Comentario
Fernando de Antequera, convertido por el Compromiso de Caspe en Fernando I de Aragón (1412-1416), recompensó a sus fieles e intentó atraerse a sus oponentes, pero Jaime de Urgel, que no parece haber sido un hombre de gran talla política, no supo aceptar la derrota. Empujado por los malos consejos de sus familiares y aliados (de Antón de Luna sobre todo), se sublevó en 1413, mientras el rey tenía Cortes en Barcelona, lo que constituía una flagrante violación de las constituciones. Como no podía ser de otro modo, los estamentos secundaron al monarca que dominó la revuelta (asedio de Balaguer, 1413), y el derrotado se libró de la decapitación, pero perdió sus bienes y fue encarcelado de por vida.
En política interior, el hecho más sobresaliente de este reinado fue el inicio de una larga batalla por el poder entre la nueva dinastía, que quería avanzar hacia el autoritarismo, y los estamentos catalanes, que querían consolidar si no ampliar el pactismo imperante. Era ya un viejo debate, agudizado si se quiere por el hecho de que los Trastámaras pisaban un terreno desconocido para ellos, y los estamentos, que quizá pensaban que habían hecho (o consentido) al rey, probablemente esperaban sacar partido de ello.

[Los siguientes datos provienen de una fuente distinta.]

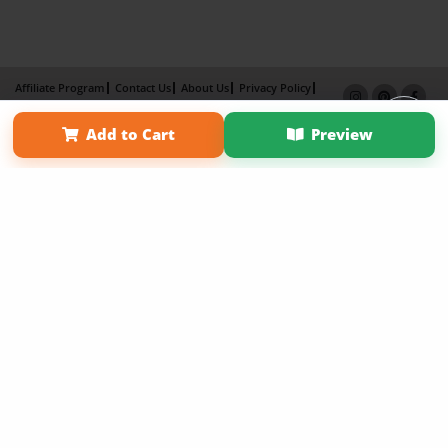
Affiliate Program
Contact Us
About Us
Privacy Policy
Term of Use
Why Bookemon
Add to Cart
Preview
Copyright 2026 LivePage LLC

De hecho, las primeras Cortes del nuevo rey en Cataluña, las de Barcelona de 1412-13, le arrancaron importantes concesiones que pretendían situar el gobierno real del Principado bajo el control de las Cortes o de su emanación, la Diputación del General. Cuando en las Cortes de Tortosa-Montblanc, de 1413-14, los estamentos le plantearon nuevas reivindicaciones quedó claro que Fernando I se enfrentaba a una auténtica ofensiva pactista que pretendía incluso deshacer la política de recuperación patrimonial iniciada por Martín el Humano, independizar relativamente el poder judicial y evitar toda injerencia del monarca en los nuevos conflictos entre señores y campesinos. Alarmado por tales reivindicaciones, el rey disolvió las Cortes sin llegar a ningún acuerdo. Murió dos años más tarde sin haber rehecho el diálogo. Como dice J. Vicens, "detrás de su figura se levantaría pronto el espectro de la guerra civil".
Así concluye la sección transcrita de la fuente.